As soon as he was sure the wind would carry the brig down to the waiting fishermen - it seemed they had guessed what was about to happen - Ramage told Jackson to lash the wheel, left the topsail drawing, and ordered his men down into the gig.

Two hours later all the boats were back at the Calypso and being hoisted on board, and Southwick was already conjecturing whether the Calypso would catch up with Aitken's convoy.

'We'll be sailing less than twenty-four hours after them, sir', he commented.

Was it only twenty-four hours ago that Aitken sailed out past Isolotto la Vacca? The thought surprised Ramage, who, working backwards in time, found Southwick was right. It seemed more like a week.

'I can guess the course Aitken will take, sir, because I gave him some tips about the currents along the Barbary coast. There's a nasty inset into most of those big bays.'

'The course from here to Europa Point is fairly direct', Ramage said sarcastically: 'west by north, about 700 miles, and if we were bound for Gibraltar, I'm sure we'd sight them.'

'Aren't we going to Gibraltar, sir?' Southwick was obviously startled.
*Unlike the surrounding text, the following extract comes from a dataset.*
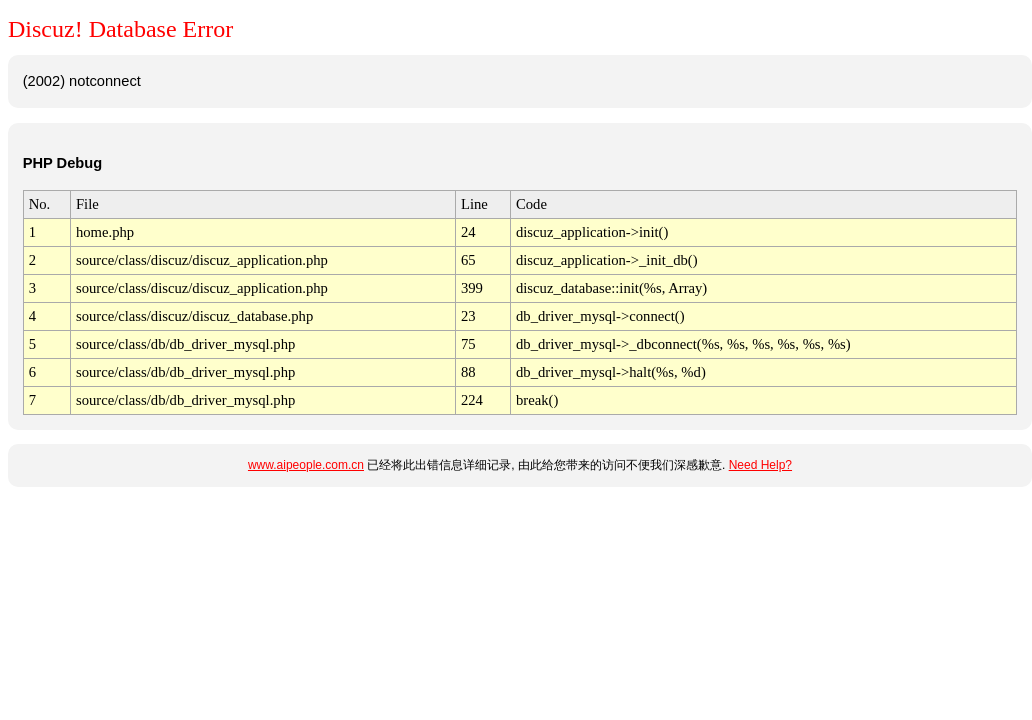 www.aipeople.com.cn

'Yes, but we have some things to do first.'

His satisfaction at surprising Southwick was short-lived; the master's face took on the smile of some benevolent and overindulgent bishop; all he lacked, Ramage thought, was a cope, mitre and crozier. 'Good', the master said, 'if there's some action I'll get a good look in now we've no lieutenants on board.'

Ramage found himself strangely reluctant to leave the Golfo di Palmas; like so many other gulfs and bays in the Mediterranean, it held impressions of all the civilizations that had passed through it. Ramage was reminded of a piece of canvas with many portraits painted one on top of the other so that from different angles and in different lights one could see traces of the earlier works.
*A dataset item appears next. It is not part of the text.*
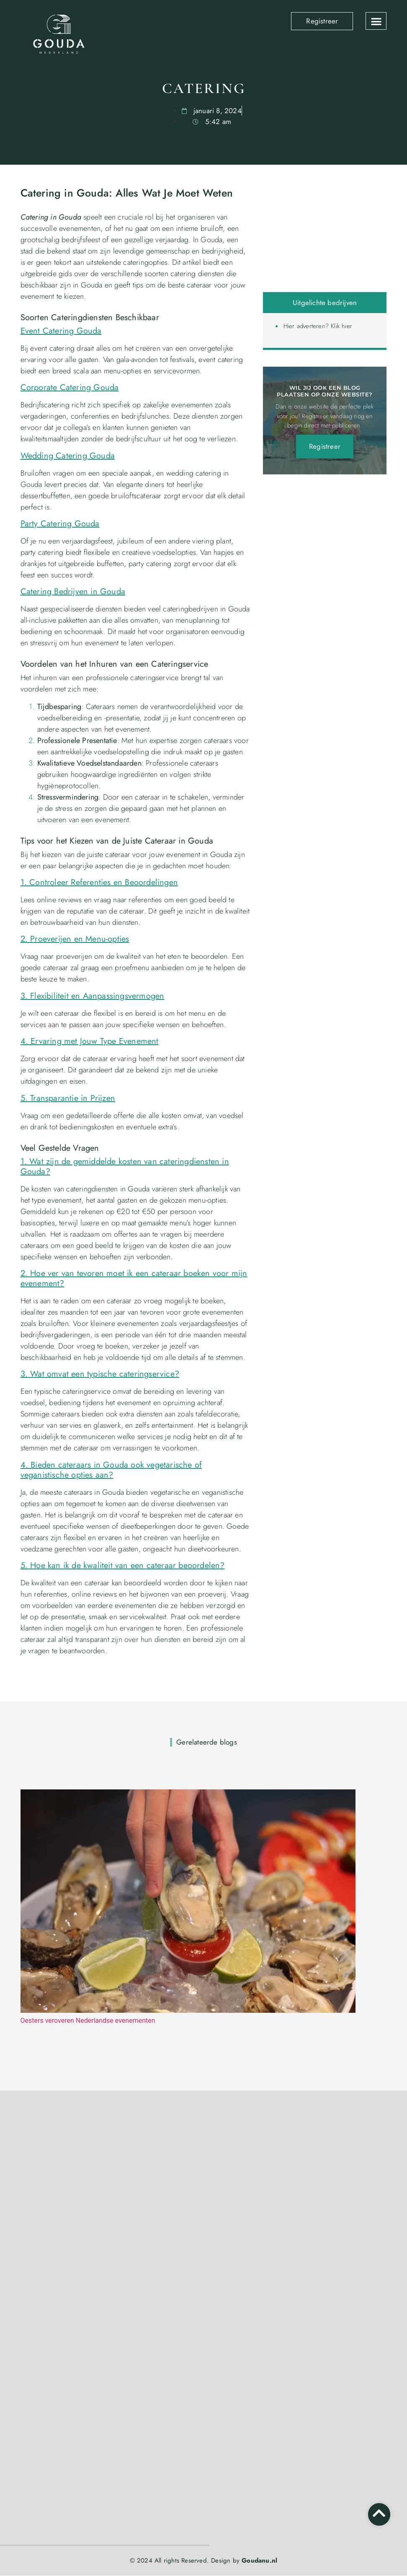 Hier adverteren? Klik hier (317, 326)
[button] (376, 21)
As the Calypso stretched past the Isolotto la Vacca with a brisk south wind and all plain sail set and drawing, Ramage looked astern at the Passe Partout, slicing along in the Calypso's wake.

'Discipline in that ship for the next few days', Ramage commented to Southwick, 'is going to be fierce!'

'Why, sir? Jackson's a mild enough fellow.'

'Yes, but first Martin and then Orsini worked hard to clean her up: deck holystoned and a shine put on anything that would take a polish. Jackson doesn't know when Martin or Orsini will be on board again, but he's going to make sure she's sparkling.'

'Just to show them how it should be done!' The idea appealed to Southwick. 'Pity we can't put the gunner on board as Jackson's second-in-command.'

'He'd beat Jackson', Ramage said, and knew exactly why. Jackson had enormous initiative, was not the slightest bit frightened of responsibility, and in action appeared never to have heard the word fear. But one word he did know was contempt; if he was contemptuous of a man, then that man ceased to exist; he became what in the West Indies was called a zombie, a dead man walking. Jackson would go about his business in the Passe Partout as though the gunner did not exist and the gunner, being the man he was, would be delighted, not insulted; he would probably start painting black lacquer on the guns, or passing all the roundshot through a gauge to make sure they were completely spherical, with no bumps of rust.